|Region||Kikai Island of the Amami Islands, Kagoshima Prefecture|
The Kikai language (しまゆみた Shimayumita) is spoken on Kikai Island, Kagoshima Prefecture of southwestern Japan. It is debated whether it is a single dialect cluster. Regardless, all Kikai dialects are members of the Amami–Okinawan languages, which are part of the Japonic languages.
As Kikai does not have recognition within Japan as a language, it is officially known as the Kikai Island dialect (喜界島方言 Kikai-jima hōgen).
The classification of Kikai is disputed. Some even dispute the existence of the Kikai cluster.
The languages of the Amami Islands can be divided into the conservative northern group (Northern Amami Ōshima, Southern Amami Ōshima and Tokunoshima) and the innovative southern group (Okinoerabu and Yoron). The problem here is which Kikai belongs to.

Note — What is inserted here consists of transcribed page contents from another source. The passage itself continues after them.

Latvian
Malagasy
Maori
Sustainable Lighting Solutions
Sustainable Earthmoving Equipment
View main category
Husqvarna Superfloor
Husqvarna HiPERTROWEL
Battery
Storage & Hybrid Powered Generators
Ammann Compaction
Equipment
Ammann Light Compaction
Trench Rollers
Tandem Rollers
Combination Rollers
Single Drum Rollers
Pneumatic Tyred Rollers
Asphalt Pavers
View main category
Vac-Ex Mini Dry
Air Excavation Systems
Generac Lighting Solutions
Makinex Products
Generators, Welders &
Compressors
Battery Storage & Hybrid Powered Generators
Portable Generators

It has been noted that northern communities of Kikai are phonologically more conservative and show some similarity to Amami Ōshima and Tokunoshima while the rest of the island is closer to Southern Amami. For example, Northern Kikai retains seven vowels, /a/, /e/, /i/, /o/, /u/, /ɨ/ and /ɘ/ while South–Central Kikai only has five vowels. /k/ is palatalized into /t͡ɕ/ before /i/ in South–Central Kikai but not in Northern Kikai.
For this reason, Nakamoto (1976) disassembled Kikai into two:
By contrast, Karimata (2000) tentatively supported the Kikai cluster in consideration of other shared phonological features. Lawrence (2011) argued that lexical evidence supported the Kikai cluster although he refrained from determining its phylogenetic relationship with other Amami dialects.
There are 33 local communities on Kikai Island. Despite being a small, flat island, Kikai shows considerable variations in lexicon, phonology and morphology. The dialects on the island are mutually intelligible. Northern communities of Onotsu, Shitooke (and Sateku) are phonologically more conservative than the rest of the island.
Iwakura Ichirō (1904–1943), a folklorist from Aden, stated that the language of Kikai Island was called /simajumita/ in the dialect of Aden.
The following is the phonology of the Onotsu dialect, which is based on Shirata (2013b).
As with most Ryukyuan languages to the north of Central Okinawan, stops are described as "plain" C’ and "glottalized" C‘. Phonetically, the two series are aspirated [Cʰ] and tenuis [C˭], respectively.
According to Shirata (2013b), Onotsu dialect has /a/, /e/, /i/, /o/ and /u/. In more conventional interpretations, two more vowels /ɨ/ and /ɘ/ are added. Shirata analyzes conventional /Ci/ and /Cɨ/ as /Cji/ and /Ci/, respectively. Similarly, /Ce/ and /Cɘ/ are interpreted as /Cje/ and /Ce/.
The following is the phonology of the Kamikatetsu dialect, which is based on Shirata (2013a).
Kamikatetsu has /a/, /e/, /i/, /o/ and /u/.